Das wasserlösliche Vitamin H,  Biotin, spielt bei der Gesunderhaltung von Haut, Haar und Hufhorn ebenfalls eine zentrale Rolle. Bei einer Unterversorgung wegen erhöhten Bedarfs, gestörter Synthese im Darm oder ungenügender Verwertung können auch  der Aufbau, die Umwandlung und Neubildung von Fettsäuren betroffen sein. Fett allein aber ist noch kein Garant für den Haarglanz. Eine ausgewogene Fütterung mit ausreichend Protein, Mineralien und Vitaminen ist wichtig für die gesamte Gesundheit, die sich dann auch im Fell des Pferdes widerspiegelt. Der Zustand von Haut und Fell eines Pferdes ist ein guter Indikator für die Gesundheit des Tieres. Ein Mangel oder auch Überschuss an Nährstoffen kann sich schnell in einer Veränderung von Struktur, Funktion und des Fells und der Haut eines Pferdes zeigen.

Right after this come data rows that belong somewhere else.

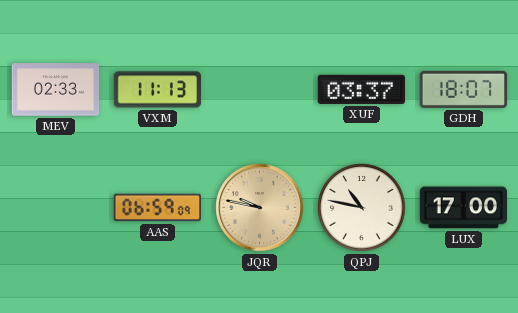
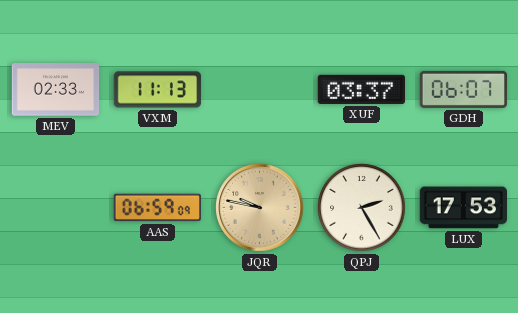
GDH: 18:07 -> 06:07
QPJ: 10:47 -> 2:25
LUX: 17:00 -> 17:53
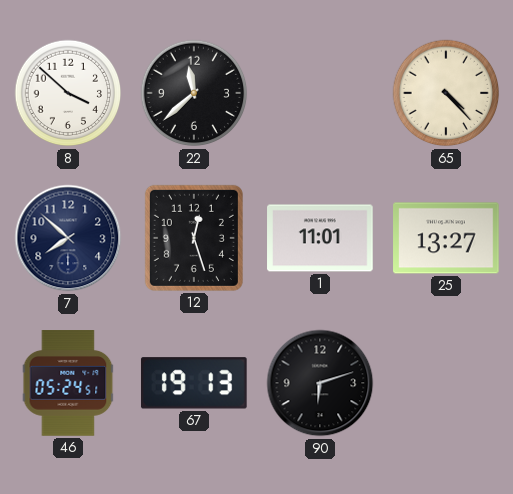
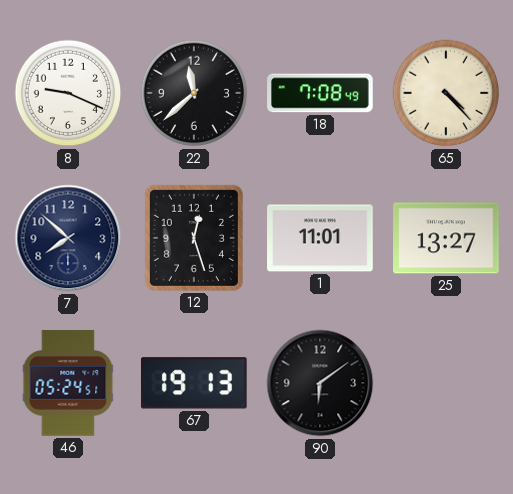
8: 3:52 -> 9:19
18: none -> 7:08
90: 6:12 -> 6:09
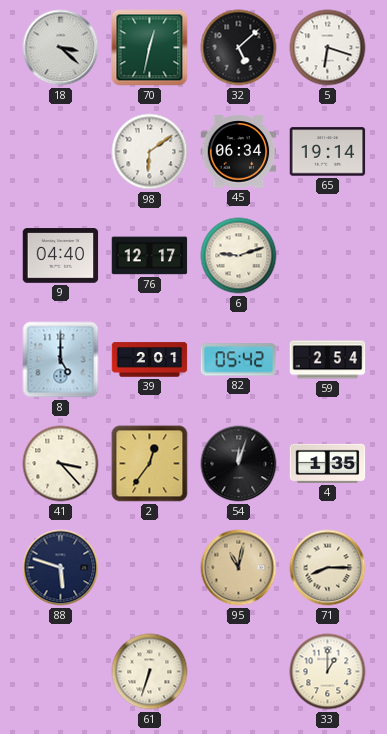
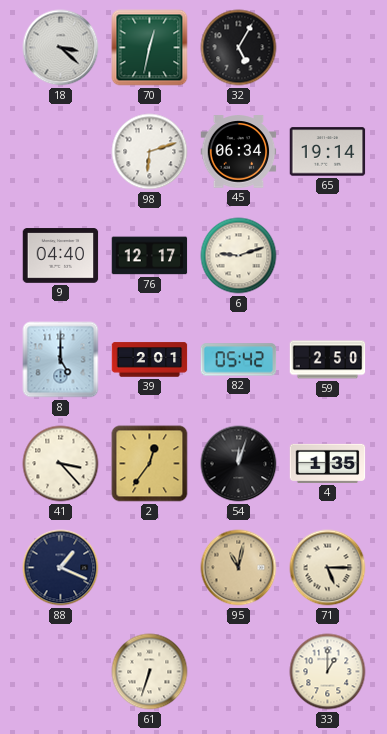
32: 5:08 -> 5:05
5: 6:18 -> none
98: 6:09 -> 6:12
59: 2:54 -> 2:50
88: 5:48 -> 1:19
71: 8:15 -> 5:15
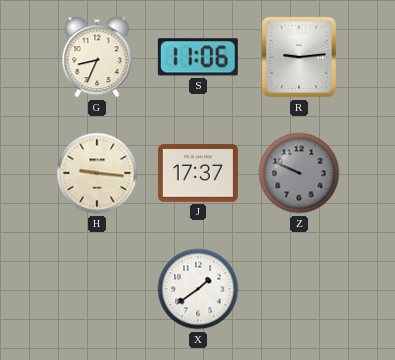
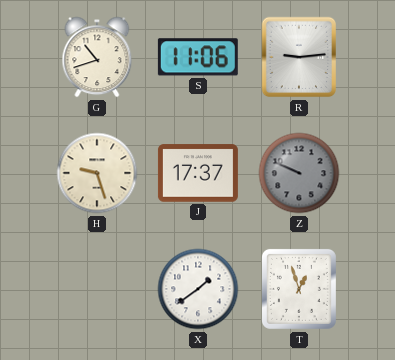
G: 8:34 -> 10:42
H: 9:16 -> 9:27
T: none -> 12:57
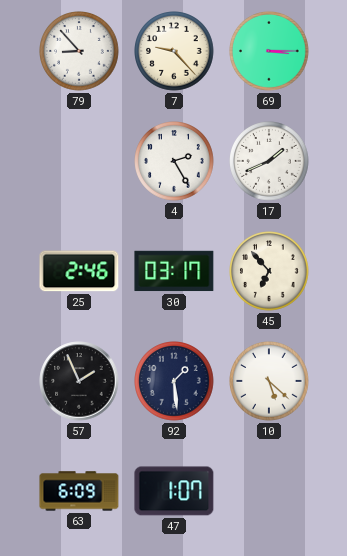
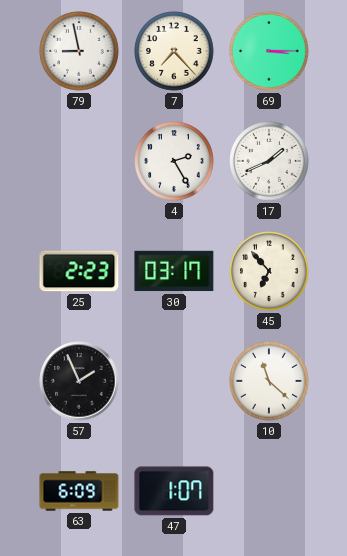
79: 8:53 -> 8:58
7: 9:23 -> 7:23
25: 2:46 -> 2:23
92: 1:29 -> none
10: 5:22 -> 11:22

Regelmäßige Entwurmungen und Impfungen sollten außerdem selbstverständlich sein. Ein dauerhaft stumpfes Fell deutet möglicherweise auch auf eine Krankheit hin und sollte mit dem Tierarzt besprochen werden.

Tying Up
Muskeln leisten ein Leben lang Schwerarbeit, sie sind verantwortlich für die koordinierten Bewegungsabläufe des Pferdekörpers, sie stützen das Skelett, wirken gegen die Schwerkraft, geben Kraft und formen das Exterieur. Muskeln sind immer auf Trab. Immer wiederkehrende Muskelspasmen während oder nach der Arbeit zeigen meist eine eher milde Form des Tying Up, in schweren Fällen ist die Krankheit unheilbar und kann in einzelnen Fällen auch tödlich sein. Tying Up, so vermuten die Tiermediziner, hat verschiedene Ursachen, unter anderem ein Mangel an Vitamin E und / oder Selen, ein instabiler Kalziumspiegel oder zu viel Milchsäure im Muskelgewebe. Die Milchsäure kann nur einige Minuten lang arbeiten, da sie den Muskel ansäuert und der Muskel die Milchsäure wieder abbauen muss. Milchsäure entsteht in besonders großer Menge bei schnellen, viel Energie fordernden Bewegungen. Eine weitere Theorie geht davon aus, dass einige Pferde auch Probleme haben, die Kohlehydrate des Krippenfutters in Muskelenergie  umzuwandeln. Die Studie der texanischen Universität zeigte auch hier bei allen betroffenen Pferden nach einigen Wochen der Fettfütterung eine Verbesserung von 25%. Die Muskeln beginnen dabei mehr und mehr die notwendige Energie aus dem Fett zu ziehen und weniger aus den Kohlehydraten. Das Tying Up Syndrom ist in jedem Fall eine sehr ernst zu nehmende schwere Krankheit und ohne einen Tierarzt sollte kein Pferdebesitzer Rezepte ausprobieren.

Dosierung
Um Energie und Gewicht zu steigern sollte über einen Zeitraum von mindestens zehn Tagen die Fettration langsam gesteigert werden, bis sie etwa zehn Prozent der der Krippenfutterration ausmacht, das Kraftfutter wird im gleichen Maß reduziert.
Für das glänzende Fell genügen etwa vier Esslöffel, während bei Tying Up nur nach Absprache mit dem Tierarzt - soviel Kraftfutter wie möglich ersetzt werden sollte.
Wie bei jeder Fütterung gilt auch hier: je öfter desto besser, mindestens aber zweimal am Tag.